• **Task description**
Using the records below, transcribe word for word the stretch from the line that contains "Census to be" through the line that contains "This ColorVu IP", both end lines included, and nothing else.

[Start of section]

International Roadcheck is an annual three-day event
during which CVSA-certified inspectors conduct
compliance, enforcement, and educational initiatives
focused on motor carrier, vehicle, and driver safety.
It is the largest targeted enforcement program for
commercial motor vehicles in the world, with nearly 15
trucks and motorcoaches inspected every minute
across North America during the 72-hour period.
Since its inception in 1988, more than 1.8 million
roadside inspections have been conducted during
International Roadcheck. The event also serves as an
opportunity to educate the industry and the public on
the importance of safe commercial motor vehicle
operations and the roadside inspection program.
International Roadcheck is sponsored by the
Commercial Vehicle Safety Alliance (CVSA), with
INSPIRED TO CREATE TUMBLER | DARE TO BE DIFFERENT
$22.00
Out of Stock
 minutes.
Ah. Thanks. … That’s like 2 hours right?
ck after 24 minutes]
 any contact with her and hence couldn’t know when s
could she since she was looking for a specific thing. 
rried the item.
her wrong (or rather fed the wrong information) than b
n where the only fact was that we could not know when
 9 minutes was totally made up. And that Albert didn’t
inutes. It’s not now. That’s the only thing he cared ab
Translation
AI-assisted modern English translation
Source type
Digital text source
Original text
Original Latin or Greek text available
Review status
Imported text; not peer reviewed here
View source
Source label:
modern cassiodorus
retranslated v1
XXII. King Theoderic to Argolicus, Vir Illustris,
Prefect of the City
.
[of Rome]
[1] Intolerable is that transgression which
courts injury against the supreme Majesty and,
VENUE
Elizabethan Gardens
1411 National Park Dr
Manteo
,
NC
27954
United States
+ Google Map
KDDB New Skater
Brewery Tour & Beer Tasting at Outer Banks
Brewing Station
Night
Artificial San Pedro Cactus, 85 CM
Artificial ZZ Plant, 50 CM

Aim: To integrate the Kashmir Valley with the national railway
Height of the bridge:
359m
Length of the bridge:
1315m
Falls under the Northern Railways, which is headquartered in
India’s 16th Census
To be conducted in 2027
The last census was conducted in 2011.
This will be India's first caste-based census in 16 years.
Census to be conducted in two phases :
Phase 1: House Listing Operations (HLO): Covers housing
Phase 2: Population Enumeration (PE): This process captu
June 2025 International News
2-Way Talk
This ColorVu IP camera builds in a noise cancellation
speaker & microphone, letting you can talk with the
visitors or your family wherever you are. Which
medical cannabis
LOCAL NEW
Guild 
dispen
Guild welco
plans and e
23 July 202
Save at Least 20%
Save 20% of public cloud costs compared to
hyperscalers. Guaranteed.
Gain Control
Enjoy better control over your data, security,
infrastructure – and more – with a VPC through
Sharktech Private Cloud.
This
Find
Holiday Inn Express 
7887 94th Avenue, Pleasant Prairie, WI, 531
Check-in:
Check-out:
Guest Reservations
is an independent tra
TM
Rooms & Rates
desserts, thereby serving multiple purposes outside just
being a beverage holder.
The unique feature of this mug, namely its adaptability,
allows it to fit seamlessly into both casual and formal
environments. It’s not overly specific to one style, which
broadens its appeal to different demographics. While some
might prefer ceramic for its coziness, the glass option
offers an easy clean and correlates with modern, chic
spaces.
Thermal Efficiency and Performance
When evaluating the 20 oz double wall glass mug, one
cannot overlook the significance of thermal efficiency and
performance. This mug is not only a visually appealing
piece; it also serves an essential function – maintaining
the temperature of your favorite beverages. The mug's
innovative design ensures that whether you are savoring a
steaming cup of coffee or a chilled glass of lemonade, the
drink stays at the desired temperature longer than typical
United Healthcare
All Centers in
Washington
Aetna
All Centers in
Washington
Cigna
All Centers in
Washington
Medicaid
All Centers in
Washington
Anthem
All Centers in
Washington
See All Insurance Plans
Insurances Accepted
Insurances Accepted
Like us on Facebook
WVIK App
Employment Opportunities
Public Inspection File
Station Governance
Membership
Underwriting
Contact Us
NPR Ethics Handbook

[End of section]
[Start of section]

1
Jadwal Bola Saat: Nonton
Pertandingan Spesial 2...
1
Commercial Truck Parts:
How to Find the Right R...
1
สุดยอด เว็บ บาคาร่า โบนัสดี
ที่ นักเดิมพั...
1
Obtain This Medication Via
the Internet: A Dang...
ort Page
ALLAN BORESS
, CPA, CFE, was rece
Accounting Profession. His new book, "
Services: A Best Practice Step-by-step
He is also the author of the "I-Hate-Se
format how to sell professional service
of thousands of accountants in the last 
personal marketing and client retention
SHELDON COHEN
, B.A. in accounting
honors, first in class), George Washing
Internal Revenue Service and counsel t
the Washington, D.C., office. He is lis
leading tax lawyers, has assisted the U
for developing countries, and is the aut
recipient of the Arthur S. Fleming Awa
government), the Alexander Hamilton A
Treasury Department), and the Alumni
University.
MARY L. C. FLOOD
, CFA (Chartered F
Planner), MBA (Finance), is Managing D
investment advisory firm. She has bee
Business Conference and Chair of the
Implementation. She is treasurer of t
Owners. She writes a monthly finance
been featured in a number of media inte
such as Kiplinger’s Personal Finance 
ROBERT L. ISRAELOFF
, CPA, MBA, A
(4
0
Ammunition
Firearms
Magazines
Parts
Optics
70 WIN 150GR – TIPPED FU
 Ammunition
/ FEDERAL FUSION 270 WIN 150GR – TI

[End of section]

• **Task result**
Census to be conducted in two phases :
Phase 1: House Listing Operations (HLO): Covers housing
Phase 2: Population Enumeration (PE): This process captu
June 2025 International News
2-Way Talk
This ColorVu IP camera builds in a noise cancellation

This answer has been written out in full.